No patent issued by the Patent Office (PTO) is secure and getting patents is time consuming and costly, especially for individuals. Far from securing patents, the PTO unsecures them under an unconstitutional presumption of validity and makes them tickets to federal courts. See The PTO is always under the leadership of global executives and this is the global's first line of defense of controlling the nation's intellectual property. For the individual inventor, without disparaging the capable examiners, the PTO is an organization under the absolute control of the globals, who also control the legislators who write the patent laws and appoint the PTO administrators provided by the globals. The global's second line of defense of controlling the nation's intellectual property are the federal courts where legislators write the laws and appoint the judges, all paid for by the globals. Once in court, individual inventors get slaughtered by the simple method of summary judgement of patent invalidity without being heard on their claims of infringement of their patents by the globals and their requests for jury trials. Only the globals are permitted this treatment. In effect, the federal courts are designed only to hear disputes between the globals. They are designed to crush inventors. See Wake up people, your patent system belongs to the globals.
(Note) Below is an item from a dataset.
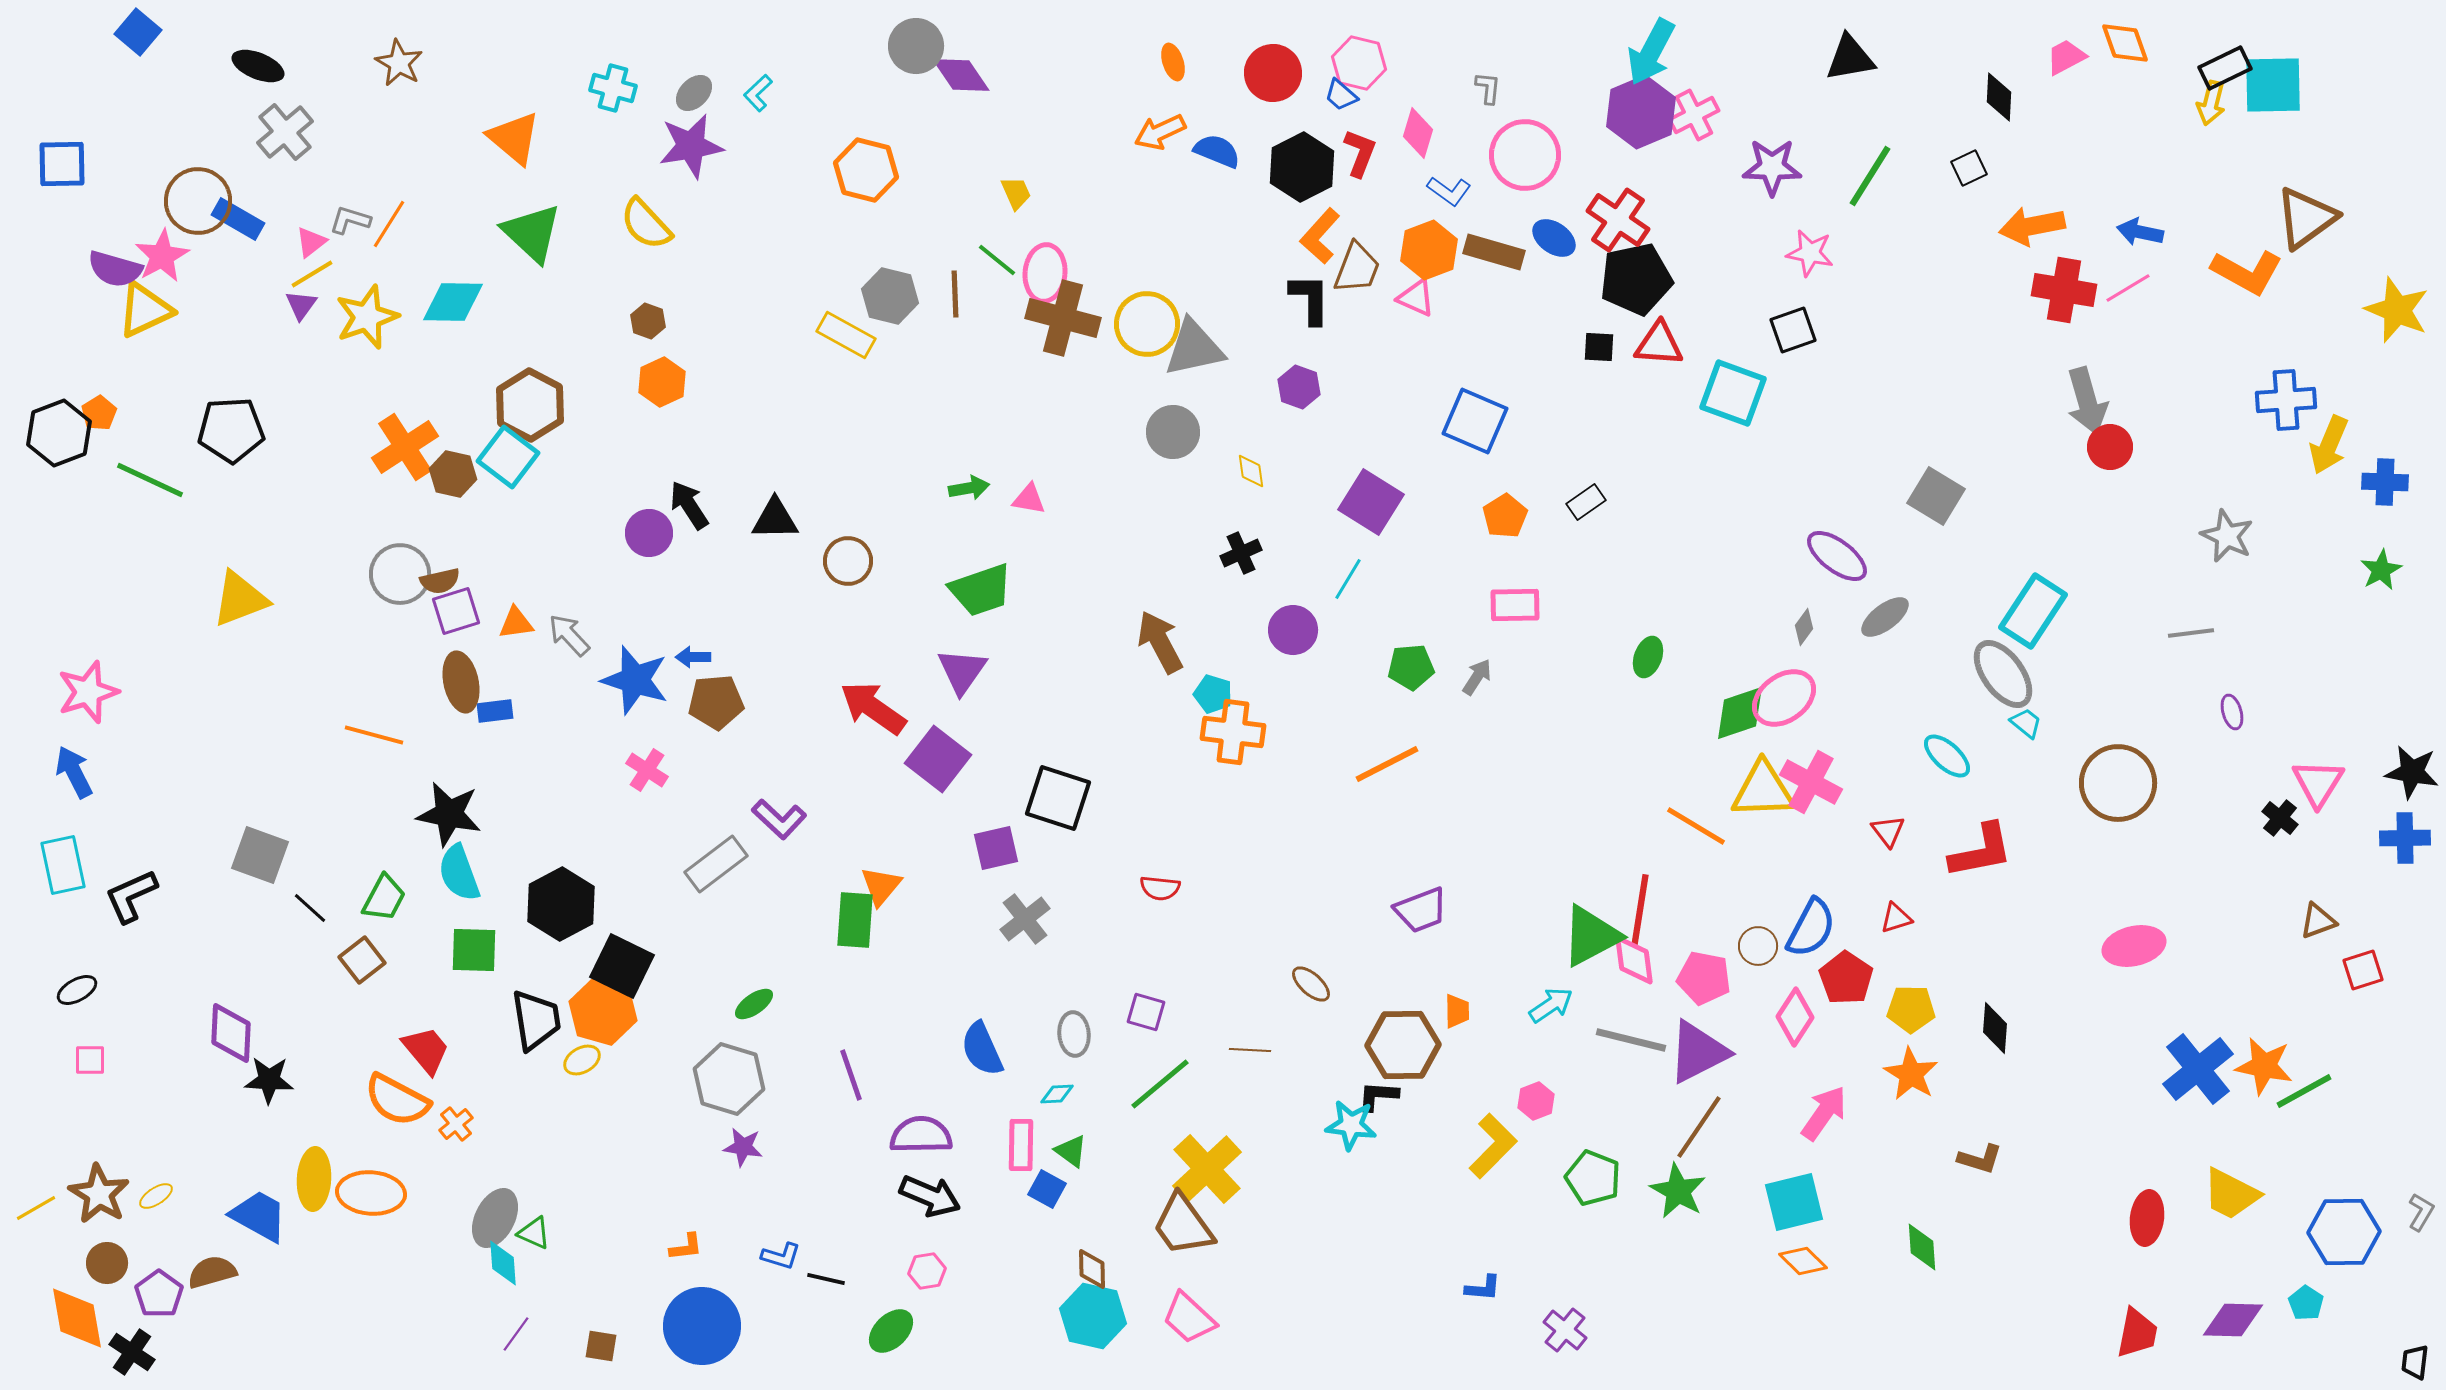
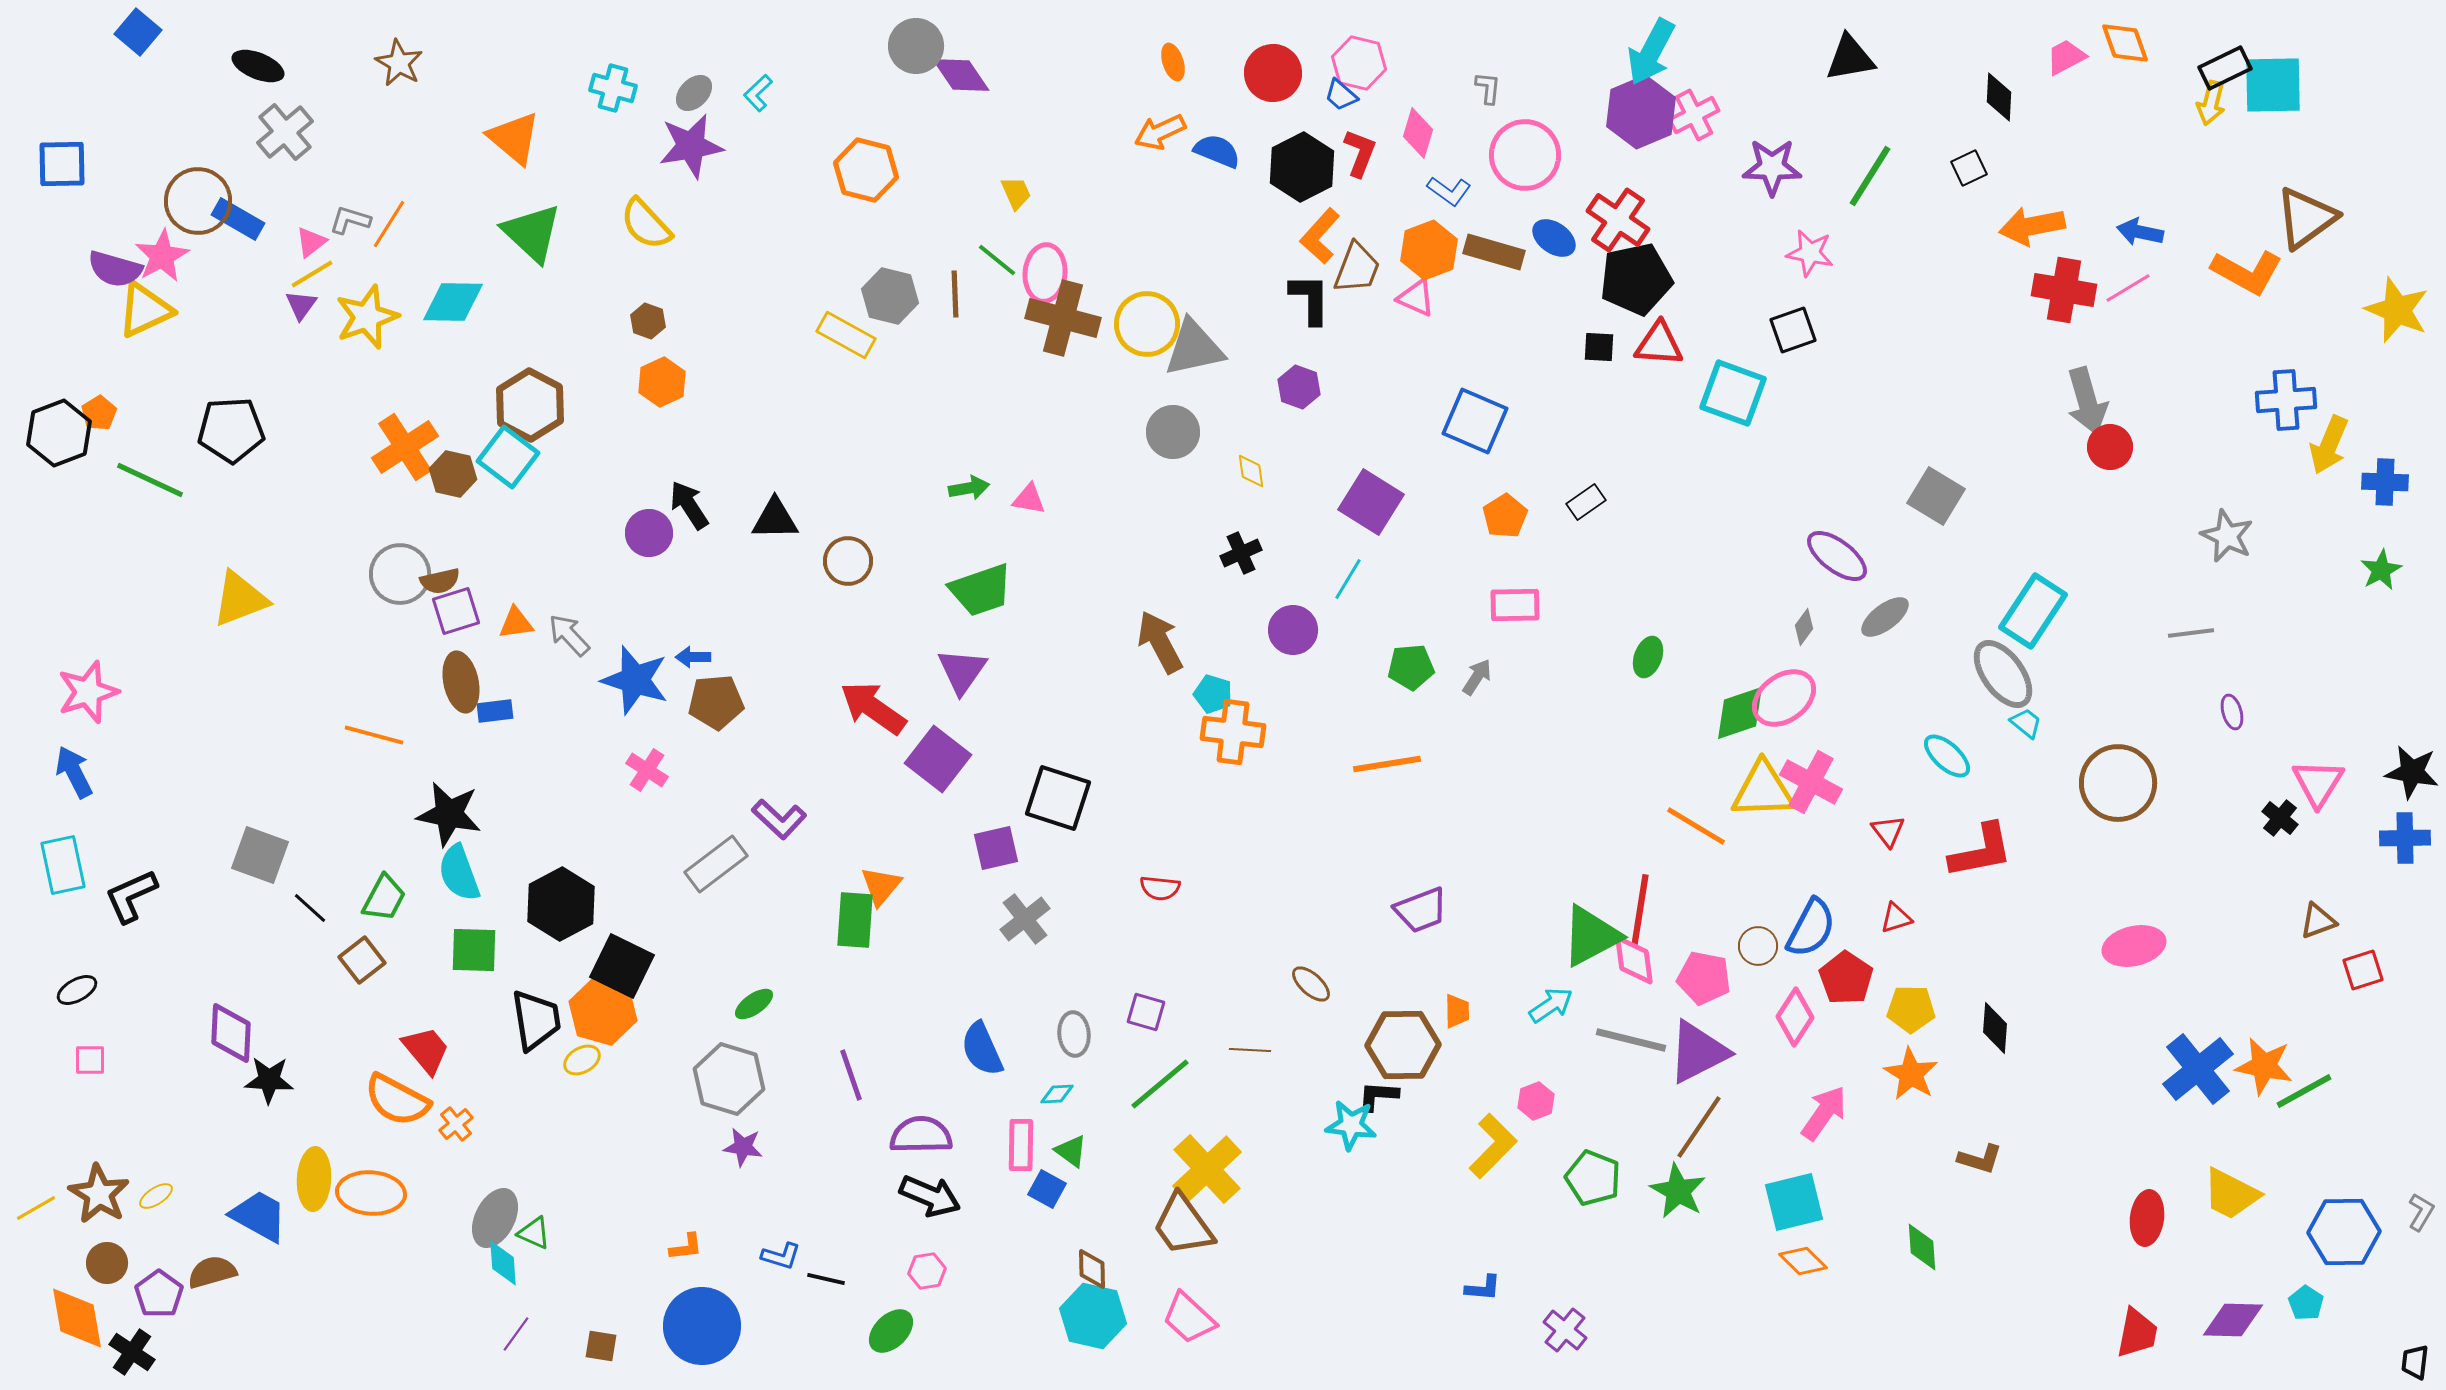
orange line at (1387, 764): rotated 18 degrees clockwise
For example, consider U.S. Patent No. 3,950,635 issued to inventor James Constant. On summary judgement motions by 17 global corporations, the federal courts dutifully obliged by asking the global's hack attorneys to write up and then rubberstamping the facts and law. The Constant '635 patent was held invalid under 35 USC 102 (b) in view of the Allen and Westerfield article (A&W)1 and the Stalcup patent 2and further was held invalid under 35 USC 103 in view of the Springer article3.Constant v. Advanced Micro-Devices, Inc., (CAFC 88) 848 F.2d 1560, 7 USPQ2d 1057,1063, cert.den. 488 U.S. 892 (1988). However, a court's jurisdiction rests on the patent owner's claim of patent infringement and not on the alleged corporate infringer's defense of patent invalidity. Christianson v. Colt Industries (1988) 108 SCt 2166, 100 LEd2d 811. Had the inventor been heard on his claims of patent infringement, as required by Christianson, and proved that the global corporations were infringing his patents, the summary judgement would have been in his favor. As it stands, the courts arbitrarily decided the case without jurisdiction without giving the inventor his due right to be heard on his claims of infringement by the global corporations.